La justice zimbabwéenne a validé le coup de force de l'armée qui a abouti à la démission du président Robert Mugabe, une décision qui sème déjà le doute sur la "nouvelle démocratie" promise par son successeur, Emmerson Mnangagwa.
Dans un jugement rendu public samedi par les médias d'Etat, un tribunal d'Harare a estimé "constitutionnelle" l'intervention des militaires destinée, selon lui, "à empêcher les proches de l'ancien président Robert Mugabe d'usurper le pouvoir".
Sans les nommer, ce jugement fait référence à l'ex-première dame du pays, Grace Mugabe, et à son entourage, à l'origine de la crise qui a provoqué la chute de son époux.

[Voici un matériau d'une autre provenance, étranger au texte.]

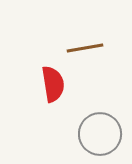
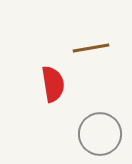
brown line: moved 6 px right
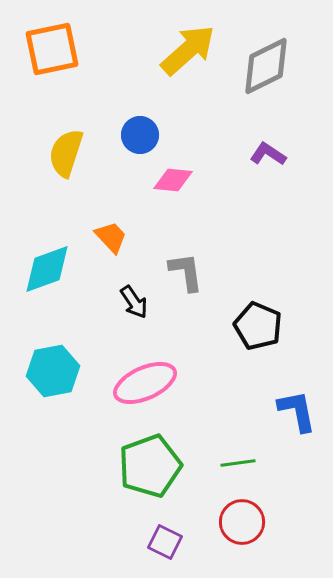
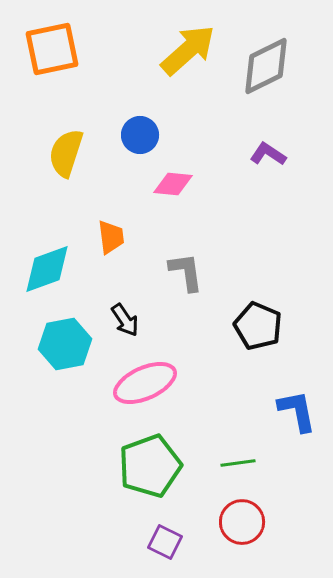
pink diamond: moved 4 px down
orange trapezoid: rotated 36 degrees clockwise
black arrow: moved 9 px left, 18 px down
cyan hexagon: moved 12 px right, 27 px up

Les militaires avaient pris le contrôle du pays dans la nuit du 14 au 15 novembre pour s'opposer à l'éviction du vice-président d'alors Emmerson Mnangagwa, qui barrait la route à Grace Mugabe pour la succession de son mari.
Un porte-parole de l'armée avait alors assuré ne pas mener un coup d'Etat mais vouloir simplement éliminer des "criminels" de l'entourage de l'ex-chef de l'Etat.
La démission mardi du plus vieux dirigeant en exercice de la planète, 93 ans, après trente-sept ans de règne a été saluée par des manifestations de liesse à travers tout le pays.
Mais certains, dans l'opposition comme à l'étranger, ont émis des doutes sur l'aptitude du nouveau chef de l'Etat, longtemps aux commandes de l'appareil répressif de Robert Mugabe, à rompre avec les habitudes de l'ancien régime.
Le jugement du tribunal d'Harare n'a pas dissipé leurs inquiétudes.
"La justice a soutenu l'interprétation de l'armée selon laquelle il est autorisé et légal d'intervenir dans les affaires politiques", a estimé samedi Alex Magaisa, expert zimbabwéen en droit. "C'est un dangereux précédent qui met le gouvernement sous la coupe des militaires", a-t-il écrit sur le site Big Saturday Read.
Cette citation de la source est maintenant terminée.